Further, I was surprised to read his three biblical examples:
Luke 7.12: μονογενὴς υἱός—here ‘son’ is explicit.

Luke 8.42: θυγάτηρ μονογενής—again, explicit.

Luke 9.38: διδάσκαλε, δέομαί σου ἐπιβλέψαι ἐπὶ τὸν υἱόν μου, ὅτι μονογενής μοί ἐστιν. But here ‘son’ is already mentioned, so the ‘one and only’ [son] is simply good economical Greek style.

Thus, Irons’s approach so far is simply question begging.

He follows this up with 1 Clement 25.2 [Irons says it is 25.1], which speaks of the Phoenix as ‘one of a kind’ using μονογενής. He also mentions an unidentified text (‘an ancient treatise’) that speaks of trees as ‘in one kind.’ But he adds, “these are uniformly metaphorical extensions of the basic meaning…” That, too, is begging the question, because he is assuming that the essential idea of μονογενής has to do with birth.

Second, he says that “careful examination of the word list of Thesaurus Linguae Graecae reveals at least 145 other words based on the –genēs stem.” This is a more significant argument, but I would need to see his evidence before recognizing its validity.

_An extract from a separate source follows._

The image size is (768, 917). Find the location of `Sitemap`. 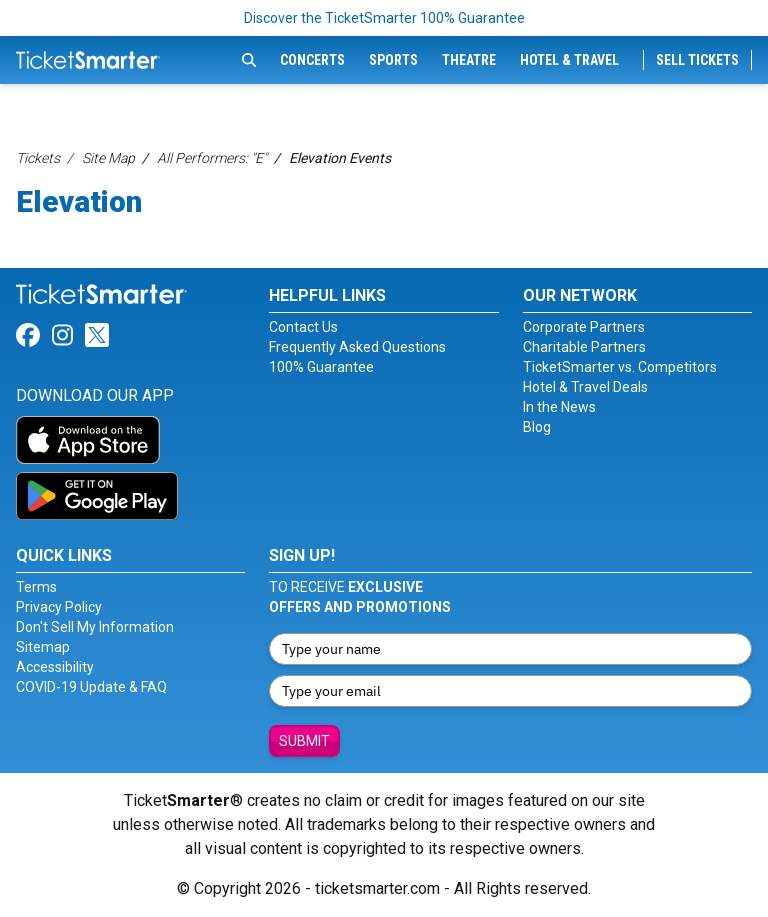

He also adds that “fewer than a dozen have meanings involving the notion of genus or kind.” To argue from other words that have the –γενής stem as though they must inform the meaning of μονογενής may seem to be imbibing etymological fallacy, especially since there are some –γενής words that have the force of ‘kind’ or ‘genus.’ However, if ‘begotten’ is the routine meaning diachronically, and especially synchronically during the Koine period, Irons may well have a point.

He does seem to engage in etymologizing, however, when he says that γενός and γεννάω “both genos and gennao derive from a common Indo-European root, ǵenh (‘beget, arise’).” He finishes his arguments by again claiming that –γενής essentially has to do with birth. The BDAG lexicon allows for the meaning ‘only begotten’ for μονογενής but seems to view this meaning as secondary. In addition, they note that in the Johannine literature “The renderings only, unique may be quite adequate for all its occurrences here.”

 All in all, Irons is right to focus on the data provided in TLG for this certainly expands our knowledge base of the term. But that he seems to have focused on cognates that have the morpheme –γενής rather than the specific usage of μονογενής, both diachronically and synchronically, is a weakness in his argument.